Willis Scooter, Griffin Patrick R
Department of Molecular Therapeutics, The Scripps Research Institute, Scripps Florida, Jupiter, FL, USA.
Nucl Recept Signal. 2011 Feb 25;9:e001. doi: 10.1621/nrs.09001.
Members of the nuclear receptor superfamily differentiate in terms of specificity for DNA recognition and binding, oligomeric state, and ligand binding. The wide range of specificities are impressive given the high degree of sequence conservation in the DNA binding domain (DBD) and moderate sequence conservation with high structural similarity within the ligand binding domains (LBDs). Determining sequence positions that are conserved within nuclear receptor subfamilies can provide important indicators into the structural dynamics that translate to oligomeric state of the active receptor, DNA binding specificity and ligand affinity and selectivity. Here we present a method to analyze sequence data from all nuclear receptors that facilitates detection of co-evolving pairs using Mutual Information (MI). Using this method we demonstrate that MI can reveal functionally important sequence positions within the superfamily and the approach identified three sequence positions that have conserved sequence patterns across all nuclear receptors and subfamilies. Interestingly, two of the sequence positions identified are located within the DBD CII and the third was within Helix c of the DBD. These sequences are located within the heterodimer interface of PPARγ (CII) and RXRα (Helix c) based on PDB:3DZU. Helix c of PPARγ, which is not involved in the DBD dimer interface, binds the minor groove in the 5' flanking region in a consensus PPARγ response element (PPRE) and the corresponding RXRα (CII) is found in the 3' flanking region of RXRE (3DZU). As these three sequence positions represent unique identifiers for all nuclear receptors and they are located within the dimer interface of PPARγ-RXRα DBD (3DZU) interfacing with the flanking regions of the NRRE, we conclude they are critical sequence positions perhaps dictating nuclear receptor (NR) DNA binding specificity.
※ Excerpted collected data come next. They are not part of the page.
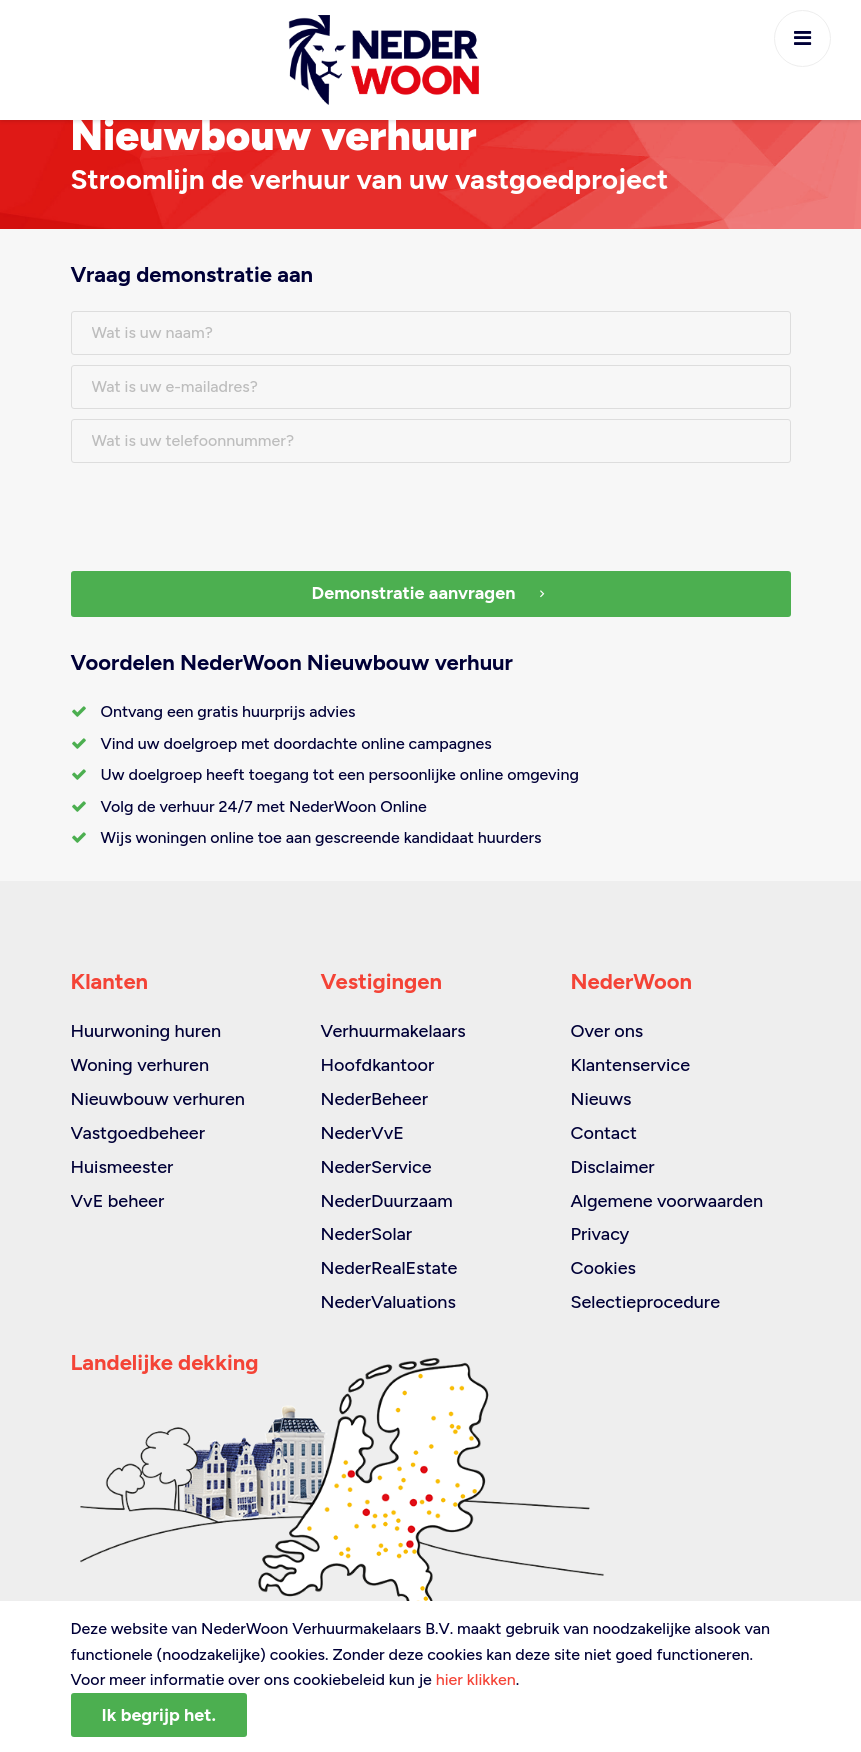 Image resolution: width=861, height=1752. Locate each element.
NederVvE (361, 1133)
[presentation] (223, 512)
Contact (603, 1133)
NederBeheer (374, 1099)
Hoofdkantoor (377, 1065)
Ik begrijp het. (159, 1715)
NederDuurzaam (386, 1201)
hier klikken (476, 1679)
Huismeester (122, 1167)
核受体超家族的成员在DNA识别与结合的特异性、寡聚状态以及配体结合方面存在差异。鉴于DNA结合结构域(DBD)中高度的序列保守性以及配体结合结构域(LBD)内具有高结构相似性的适度序列保守性,其广泛的特异性令人印象深刻。确定核受体亚家族内保守的序列位置可为转化为活性受体寡聚状态、DNA结合特异性以及配体亲和力和选择性的结构动力学提供重要指标。在此,我们提出一种分析所有核受体序列数据的方法,该方法利用互信息(MI)促进共进化对的检测。使用此方法,我们证明MI可揭示超家族内功能上重要的序列位置,并且该方法确定了三个在所有核受体和亚家族中具有保守序列模式的序列位置。有趣的是,所确定的两个序列位置位于DBD CII内,第三个位于DBD的螺旋c内。基于PDB:3DZU,这些序列位于PPARγ(CII)和RXRα(螺旋c)的异二聚体界面内。PPARγ的螺旋c不参与DBD二聚体界面,它在共有PPARγ反应元件(PPRE)的5'侧翼区域结合小沟,而相应的RXRα(CII)则位于RXRE(3DZU)的3'侧翼区域。由于这三个序列位置代表所有核受体的独特标识符,并且它们位于与NRRE侧翼区域相连的PPARγ - RXRα DBD(3DZU)二聚体界面内,我们得出结论,它们是可能决定核受体(NR)DNA结合特异性的关键序列位置。